Gov. Mike Dunleavy is wrong that you have to damage a needed Marine Highway, educational opportunity, and hit hard at seniors and the economy to pay a PFD. That’s a false choice. Responsible governing requires better than inflicting harm on people.
A recently-filed voter initiative would end unjustified oil company tax breaks at a time Dunleavy is creating self-inflicted damage. His calculated decision to damage our state is unprecedented by a governor. Needed, fair revenue, and a recall of a governor doesn’t care people are leaving Alaska, are our only ways to protect what we value about our state in the short term.
It’s time people understood the hundreds of millions of dollars our current oil tax law is giving away, and taking away from our communities and neighbors. Policies that smartly encourage business are good. Ones that give away a publicly owned oil resource through unjustified tax breaks just harm Alaskans from the youngest to the eldest.
I refuse to go so far as some of my friends, and say one action will balance the state’s budget. Fair oil revenue will help a huge amount. We don’t have to decimate a Marine Highway coastal Alaskans and businesses rely on. We don’t have to damage the opportunity, job training and road to success good public schools and a high quality university provides.
Fixing roughly $1 billion in oil revenue giveaways is a major, fair part of a plan to move this state forward again.
How weak is Alaska’s oil production tax? Here are a few measuring sticks.
ConocoPhillips, unlike other companies, is required by securities laws to reveal their Alaska profits. Their last annual report shows what we’re giving away. Between 2016-2018 it made $3.6 billion in profit under Alaska’s generous tax breaks. That’s more profit than they earned anywhere else in the world.

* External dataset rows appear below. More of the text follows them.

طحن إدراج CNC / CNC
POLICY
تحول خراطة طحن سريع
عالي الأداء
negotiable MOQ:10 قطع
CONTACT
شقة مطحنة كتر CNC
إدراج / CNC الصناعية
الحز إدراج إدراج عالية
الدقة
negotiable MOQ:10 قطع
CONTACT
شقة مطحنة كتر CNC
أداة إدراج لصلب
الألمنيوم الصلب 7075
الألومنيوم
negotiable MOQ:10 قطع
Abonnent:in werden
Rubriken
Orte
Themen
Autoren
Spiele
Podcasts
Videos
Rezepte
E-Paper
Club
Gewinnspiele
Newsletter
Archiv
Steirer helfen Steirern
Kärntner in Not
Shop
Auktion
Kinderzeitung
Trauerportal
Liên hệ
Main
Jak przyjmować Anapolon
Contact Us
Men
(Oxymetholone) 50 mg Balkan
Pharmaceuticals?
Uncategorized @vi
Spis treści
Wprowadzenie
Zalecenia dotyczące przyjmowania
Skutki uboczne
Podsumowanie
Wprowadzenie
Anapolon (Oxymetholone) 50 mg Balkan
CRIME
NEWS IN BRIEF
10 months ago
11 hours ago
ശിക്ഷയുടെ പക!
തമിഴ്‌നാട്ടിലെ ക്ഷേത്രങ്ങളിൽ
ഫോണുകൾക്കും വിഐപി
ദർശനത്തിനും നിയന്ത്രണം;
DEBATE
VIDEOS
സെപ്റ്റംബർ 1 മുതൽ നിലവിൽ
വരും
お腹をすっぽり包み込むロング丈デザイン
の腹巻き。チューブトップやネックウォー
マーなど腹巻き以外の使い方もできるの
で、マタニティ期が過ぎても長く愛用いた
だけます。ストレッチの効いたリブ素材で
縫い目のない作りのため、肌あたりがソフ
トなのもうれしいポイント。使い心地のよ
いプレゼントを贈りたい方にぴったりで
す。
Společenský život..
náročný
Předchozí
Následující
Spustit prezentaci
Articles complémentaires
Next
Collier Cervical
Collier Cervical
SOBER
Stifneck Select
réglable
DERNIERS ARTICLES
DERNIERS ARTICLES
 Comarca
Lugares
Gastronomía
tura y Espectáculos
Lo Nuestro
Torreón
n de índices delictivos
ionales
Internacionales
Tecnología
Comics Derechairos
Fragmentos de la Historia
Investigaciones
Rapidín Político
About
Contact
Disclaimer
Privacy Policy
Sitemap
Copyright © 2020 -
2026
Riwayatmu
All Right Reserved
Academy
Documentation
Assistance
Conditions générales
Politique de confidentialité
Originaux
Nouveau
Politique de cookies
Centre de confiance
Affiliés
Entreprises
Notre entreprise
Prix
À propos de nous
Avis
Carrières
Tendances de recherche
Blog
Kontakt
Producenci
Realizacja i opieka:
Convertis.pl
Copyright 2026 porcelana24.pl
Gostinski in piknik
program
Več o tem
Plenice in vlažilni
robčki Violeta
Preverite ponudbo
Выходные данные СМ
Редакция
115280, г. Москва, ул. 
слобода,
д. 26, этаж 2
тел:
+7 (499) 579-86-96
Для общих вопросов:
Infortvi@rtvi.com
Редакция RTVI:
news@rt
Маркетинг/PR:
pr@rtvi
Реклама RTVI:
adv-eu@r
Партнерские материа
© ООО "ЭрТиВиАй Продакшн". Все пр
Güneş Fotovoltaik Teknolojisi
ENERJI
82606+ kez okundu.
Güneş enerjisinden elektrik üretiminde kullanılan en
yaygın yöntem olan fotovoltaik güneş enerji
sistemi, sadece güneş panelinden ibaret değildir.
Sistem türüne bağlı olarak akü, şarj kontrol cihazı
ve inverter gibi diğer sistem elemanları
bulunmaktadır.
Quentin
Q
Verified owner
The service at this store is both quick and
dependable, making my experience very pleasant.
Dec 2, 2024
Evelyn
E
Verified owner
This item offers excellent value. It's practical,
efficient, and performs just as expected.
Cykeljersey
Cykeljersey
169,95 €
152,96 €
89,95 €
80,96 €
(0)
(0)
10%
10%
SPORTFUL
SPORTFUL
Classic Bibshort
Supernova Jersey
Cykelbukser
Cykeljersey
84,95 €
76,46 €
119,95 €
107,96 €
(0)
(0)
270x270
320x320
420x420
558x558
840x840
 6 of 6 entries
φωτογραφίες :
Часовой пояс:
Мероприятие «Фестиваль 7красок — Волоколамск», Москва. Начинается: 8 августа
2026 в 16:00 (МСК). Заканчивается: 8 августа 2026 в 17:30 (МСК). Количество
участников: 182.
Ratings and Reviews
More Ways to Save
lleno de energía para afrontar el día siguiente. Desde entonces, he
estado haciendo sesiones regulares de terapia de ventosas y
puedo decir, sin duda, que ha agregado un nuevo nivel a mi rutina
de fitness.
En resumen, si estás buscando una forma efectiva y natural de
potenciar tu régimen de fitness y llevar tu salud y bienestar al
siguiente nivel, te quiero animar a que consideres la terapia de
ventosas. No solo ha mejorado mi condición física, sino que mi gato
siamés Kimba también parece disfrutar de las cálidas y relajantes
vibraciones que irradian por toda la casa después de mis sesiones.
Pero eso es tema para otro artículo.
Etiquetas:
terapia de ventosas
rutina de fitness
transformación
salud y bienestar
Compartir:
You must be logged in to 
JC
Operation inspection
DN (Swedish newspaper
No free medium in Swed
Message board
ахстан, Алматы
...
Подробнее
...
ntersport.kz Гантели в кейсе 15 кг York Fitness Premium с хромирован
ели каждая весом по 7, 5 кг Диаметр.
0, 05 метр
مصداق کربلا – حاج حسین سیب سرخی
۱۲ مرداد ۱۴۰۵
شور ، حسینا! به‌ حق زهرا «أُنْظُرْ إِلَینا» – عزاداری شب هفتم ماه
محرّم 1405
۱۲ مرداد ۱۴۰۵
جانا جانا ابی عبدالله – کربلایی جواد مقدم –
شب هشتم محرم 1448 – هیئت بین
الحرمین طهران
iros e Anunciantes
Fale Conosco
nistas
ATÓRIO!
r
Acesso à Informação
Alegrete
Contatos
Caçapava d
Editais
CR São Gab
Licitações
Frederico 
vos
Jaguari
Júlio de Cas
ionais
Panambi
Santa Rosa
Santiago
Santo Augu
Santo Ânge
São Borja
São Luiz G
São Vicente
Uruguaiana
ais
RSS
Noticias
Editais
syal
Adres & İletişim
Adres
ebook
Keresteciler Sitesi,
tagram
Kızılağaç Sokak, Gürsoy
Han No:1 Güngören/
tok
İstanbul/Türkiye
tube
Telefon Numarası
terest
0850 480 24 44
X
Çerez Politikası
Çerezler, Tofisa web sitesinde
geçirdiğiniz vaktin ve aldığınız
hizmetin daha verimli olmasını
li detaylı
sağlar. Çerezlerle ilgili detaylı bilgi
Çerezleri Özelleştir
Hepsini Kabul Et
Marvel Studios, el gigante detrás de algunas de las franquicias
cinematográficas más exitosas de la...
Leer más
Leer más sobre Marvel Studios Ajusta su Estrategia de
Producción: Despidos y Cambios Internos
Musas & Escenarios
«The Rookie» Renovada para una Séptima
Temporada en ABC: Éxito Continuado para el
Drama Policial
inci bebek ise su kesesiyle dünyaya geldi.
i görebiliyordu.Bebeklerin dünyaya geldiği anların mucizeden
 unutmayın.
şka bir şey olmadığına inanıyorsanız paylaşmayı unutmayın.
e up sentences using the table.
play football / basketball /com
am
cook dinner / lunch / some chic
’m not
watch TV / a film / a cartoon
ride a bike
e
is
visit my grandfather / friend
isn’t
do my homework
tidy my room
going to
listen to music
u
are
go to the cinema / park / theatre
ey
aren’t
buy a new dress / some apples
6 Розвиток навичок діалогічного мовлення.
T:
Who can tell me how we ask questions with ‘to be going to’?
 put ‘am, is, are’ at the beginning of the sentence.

In that same period ConocoPhillips lost $2.8 billion in the Lower 48. All its Middle East and Asian operations together generated two-thirds less profits than ConocoPhillips earned in Alaska.
When pushing for their 2013 oil tax breaks, oil companies pointed to the Lower 48, where they lost money and pay billions more in royalties to landowners (20%-25% royalty payments in much of the Lower 48, compared to 12.5% royalties on most fields in Alaska) as a model. We don’t have to sell Alaska to the lowest bidder to be competitive.
Here’s another measure.
A 2018 state study concluded Alaska’s tax breaks will result in negative oil production tax revenue for Alaska’s biggest oil producers in valuable oil regions like NPR-A (and for the same reasons, in ANWR). The report explains that “negative Production Tax Revenues” on new fields are the result of rock bottom oil tax rates, and an expensive tax break. That break lets corporations avoid taxes by deducting their costs on new fields from their tax payments on their existing highly profitable fields. We’ll pay out more than we receive from these fields for roughly a decade.
To prevail, a voter initiative needs to be written to avoid misleading corporate campaign ads claiming it addresses too many issues. This initiative cleanly addresses the most glaring flaws in our oil tax laws. It restores much of the revenue we lose to various excessive tax credits and breaks.
The initiative carefully applies only to the three largest, most profitable fields in Alaska, and future very large fields. It leaves the debate on smaller, potentially less profitable fields for the public and Legislature.
Depending on the price of oil, this initiative would erase roughly $1 billion of our deficit. At higher prices, which bring higher corporate profits, the initiative lets us share in those profits with a slightly higher rate.
We don’t have to choose between supporting a vibrant state with quality schools, that treats seniors with dignity one hand, or a PFD on the other. It’s time to end Alaska’s self-inflicted deficit. Dunleavy is wrong to use that as a reason to harm jobs and opportunity. If he won’t consider solutions that don’t damage this state, the constitutional right to vote on an initiative allows us to do his job.
• Les Gara served in the Alaska Legislature from 2003-2018, and has been a long time advocate for oil tax reforms. He lives in Anchorage.